Yesterday’s passage concluded with the Mount of Transfiguration story, which I did not cover in my devotional. Today begins as Jesus comes down from the mountain and rejoins the bulk of His disciples. When Jesus got to the crowd that was waiting for Him a man approached Him requesting Jesus heal his son, whom he had brought to the disciples but they were unable to heal him. Jesus expressed frustration over the unbelief of those around Him, then He healed the boy. I believe that Jesus’ frustration was directed at His disciples, not the father of the boy or the other people bringing the sick to Him for healing. This seems to be supported by Jesus’ answer when the disciples ask why they could not heal the boy. Jesus tells them that they had too little faith. He goes on to tell them that if they have faith as small as a mustard seed they could say to the mountain, “Move from here to there” and it would move. I believe that part of how that works is that if we truly believe that it is God’s will that the mountain move from one place to another, we will not wait for it to move. We will start moving it, even if we have to take a shovel and start filling a wheelbarrow. I am not saying that the mountain will not be moved by a miracle. I am saying that if we have faith that God’s purpose in this world will be served by that mountain being moved, we won’t wait for the miracle. We will do what we can, starting now, no matter how futile that effort may seem. How often do I frustrate Jesus by my lack of faith? How often do I fail to act because I do not believe I can make a difference? Am I willing to act to accomplish God’s will, even when I know that my efforts are insufficient to the task? The fact is that my efforts are always insufficient to the task, but God does not expect me to accomplish it by my own efforts.

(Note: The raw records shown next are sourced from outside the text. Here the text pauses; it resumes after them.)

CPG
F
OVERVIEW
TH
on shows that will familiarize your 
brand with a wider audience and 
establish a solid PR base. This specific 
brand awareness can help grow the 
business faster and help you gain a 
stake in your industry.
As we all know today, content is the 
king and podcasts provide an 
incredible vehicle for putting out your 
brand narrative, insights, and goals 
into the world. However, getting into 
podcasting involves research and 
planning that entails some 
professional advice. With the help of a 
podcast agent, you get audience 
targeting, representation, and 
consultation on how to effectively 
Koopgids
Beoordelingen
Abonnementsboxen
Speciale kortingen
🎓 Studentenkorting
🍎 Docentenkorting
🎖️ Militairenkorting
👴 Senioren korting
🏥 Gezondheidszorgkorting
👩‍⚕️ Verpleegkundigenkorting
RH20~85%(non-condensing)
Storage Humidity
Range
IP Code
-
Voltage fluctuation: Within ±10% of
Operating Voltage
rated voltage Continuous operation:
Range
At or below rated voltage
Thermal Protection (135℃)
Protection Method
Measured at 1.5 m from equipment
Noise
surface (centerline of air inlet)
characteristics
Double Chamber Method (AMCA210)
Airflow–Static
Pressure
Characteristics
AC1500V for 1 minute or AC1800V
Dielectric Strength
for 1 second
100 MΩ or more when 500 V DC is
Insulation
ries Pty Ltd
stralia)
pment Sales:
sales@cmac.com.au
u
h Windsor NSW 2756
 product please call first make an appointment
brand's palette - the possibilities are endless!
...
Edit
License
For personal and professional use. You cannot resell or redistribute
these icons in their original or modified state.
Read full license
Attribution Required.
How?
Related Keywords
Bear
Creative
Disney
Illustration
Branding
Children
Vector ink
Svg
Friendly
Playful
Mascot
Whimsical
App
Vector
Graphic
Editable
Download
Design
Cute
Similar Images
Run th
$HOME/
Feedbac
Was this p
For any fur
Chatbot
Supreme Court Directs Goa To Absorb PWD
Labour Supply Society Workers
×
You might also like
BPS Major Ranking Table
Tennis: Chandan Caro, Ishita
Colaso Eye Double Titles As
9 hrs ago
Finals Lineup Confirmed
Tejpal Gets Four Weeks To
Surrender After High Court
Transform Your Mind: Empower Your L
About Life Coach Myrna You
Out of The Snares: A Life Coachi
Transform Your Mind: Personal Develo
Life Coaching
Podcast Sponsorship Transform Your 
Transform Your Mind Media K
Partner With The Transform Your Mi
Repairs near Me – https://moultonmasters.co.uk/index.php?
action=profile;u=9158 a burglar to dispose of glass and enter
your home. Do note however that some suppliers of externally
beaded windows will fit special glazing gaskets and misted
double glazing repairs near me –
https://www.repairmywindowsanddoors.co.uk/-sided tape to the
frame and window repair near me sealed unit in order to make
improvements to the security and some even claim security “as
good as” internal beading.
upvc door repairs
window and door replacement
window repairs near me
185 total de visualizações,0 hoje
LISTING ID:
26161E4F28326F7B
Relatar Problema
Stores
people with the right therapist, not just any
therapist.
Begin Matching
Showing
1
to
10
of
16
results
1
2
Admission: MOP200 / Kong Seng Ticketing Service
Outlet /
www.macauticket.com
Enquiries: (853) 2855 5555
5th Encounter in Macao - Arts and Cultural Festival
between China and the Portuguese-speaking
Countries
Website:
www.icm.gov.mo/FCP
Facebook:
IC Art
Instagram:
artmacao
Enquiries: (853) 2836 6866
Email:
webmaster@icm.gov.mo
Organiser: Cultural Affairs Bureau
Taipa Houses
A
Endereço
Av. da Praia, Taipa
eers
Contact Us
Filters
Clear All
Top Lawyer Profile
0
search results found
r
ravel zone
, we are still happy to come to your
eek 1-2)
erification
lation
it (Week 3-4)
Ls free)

This is the psalm Jesus alluded to when He cried out “My God, my God, why have you abandoned me?” while He was being crucified. There are other references to this psalm in the Gospel accounts of the crucifixion. It is my understanding that when a first century rabbi quoted the first line of a passage, they were referencing the entire passage. So, when Jesus cried out “My God, my God, why have you abandoned me?” from the cross He was, in essence, crying out the entirety of psalm 22.
Today’s portion of the psalm is one of utter despair. The psalmist references being mocked and tortured, suffering pain and humiliation. He tells us that people mocked him for his trust in God. In all of the suffering the psalmist references in today’s passage, he still acknowledges that God made and formed him from his very birth and that he will continue to worship God. Am I prepared to remain dedicated to God in the face of mockery and suffering?
The writer advises us to stay away from adulterous relationships or we will lose our honor and likely all that we have worked for will come to naught. Adulterous relationships make one susceptible to many diseases and one will likely regret them later in life.